Лорд-скавен замер. Его глаза расширились, когда он понял, с кем говорит.
Иикрит жестоко улыбнулся:
– О да. Я запомню каждое слово. – Он сделал шаг к Хиирку, медленно поднимая свой меч. – И, когда я расскажу эту историю, все будут говорить о твоей героической смерти – отсюда и до Большого Города.
Глава двенадцатая
Дети Голодного бога
Золотая долина, 101-й год Сокта Безжалостного (–1265 год по имперскому летоисчислению)
Батш-аль-Хасим ехали на север почти целую неделю, миновали заброшенные фермы и достигли диких мест, куда редко осмеливались ступать ламийцы. Они передвигал ись но ночам и не жгли костров, ели пресный хлеб и спали на холодной земле, потому что именно так бани всегда вели себя в пустыне, чтобы не привлечь внимание своих многочисленных врагов.

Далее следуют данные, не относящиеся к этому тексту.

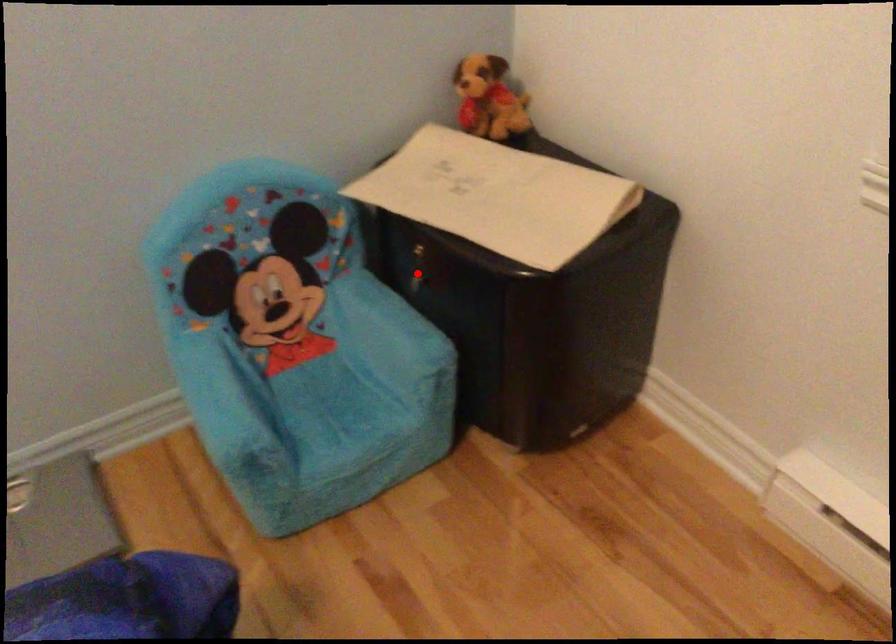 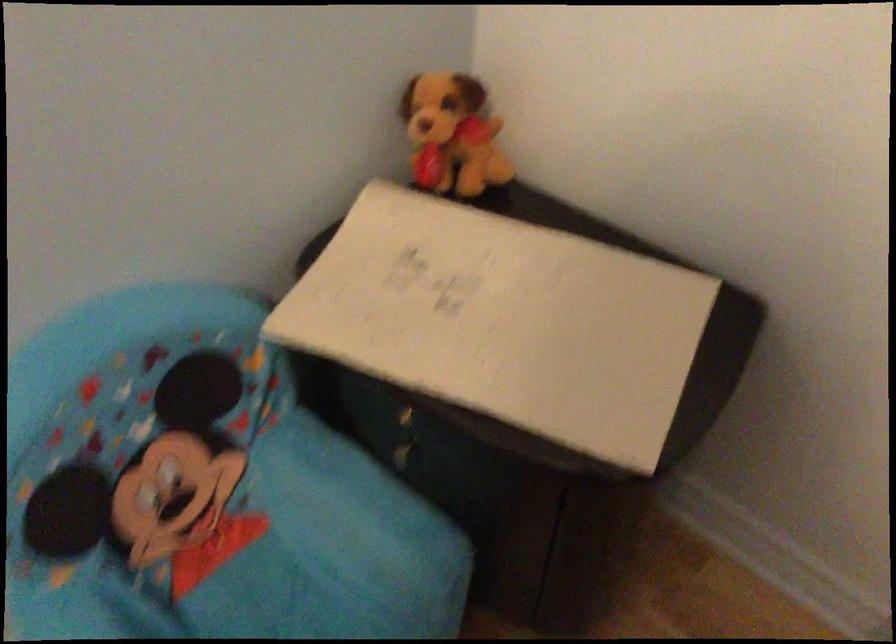 The point at the highlighted location is marked in the first image. Where is the corresponding point in the second image?

(403, 438) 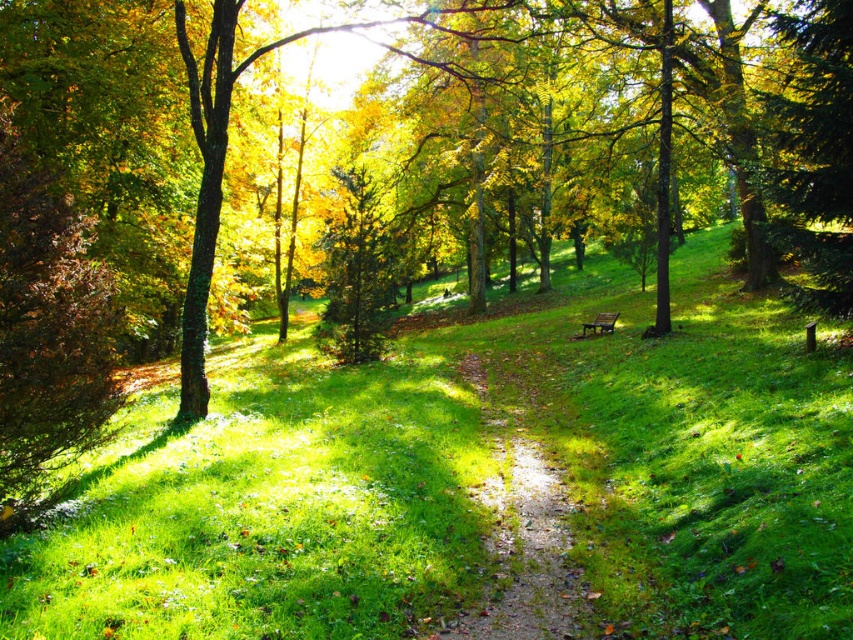 Question: In this image, where is green grassy at center located relative to wooden park bench at center?

Choices:
 (A) below
 (B) above

Answer: (A)

Question: Considering the real-world distances, which object is farthest from the green grassy at center?

Choices:
 (A) dirt path at center
 (B) wooden park bench at center

Answer: (B)

Question: Which point appears farthest from the camera in this image?

Choices:
 (A) (602, 320)
 (B) (554, 621)

Answer: (A)

Question: Is green grassy at center to the left of dirt path at center from the viewer's perspective?

Choices:
 (A) yes
 (B) no

Answer: (A)

Question: Can you confirm if dirt path at center is wider than wooden park bench at center?

Choices:
 (A) no
 (B) yes

Answer: (B)

Question: Which of the following is the farthest from the observer?

Choices:
 (A) green grassy at center
 (B) wooden park bench at center
 (C) dirt path at center

Answer: (B)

К тому времени, когда Фаир аль-Хасим и его люди на рассвете достигли холмов вдоль северной границы большой равнины, по их травянистым склонам уже раскинулся целый лагерь из ярких палаток, которые трепыхались, как флаги, под прохладным осенним ветром. Табуны лошадей наводняли нижние склоны; их стражи, остроглазые молодые воины, вооруженные метательными копьями и луками, гнали их по новым тропам, выпрямившись в седле. Фаир и его воины, коих насчитывалась почти сотня, кивали проезжающим молодым людям и женщинам, оглядывая табуны с заинтересованным видом. Выпятив грудь, стражи внимательно осматривали их отряд и кивали в ответ, приветствуя соплеменников поднятым оружием.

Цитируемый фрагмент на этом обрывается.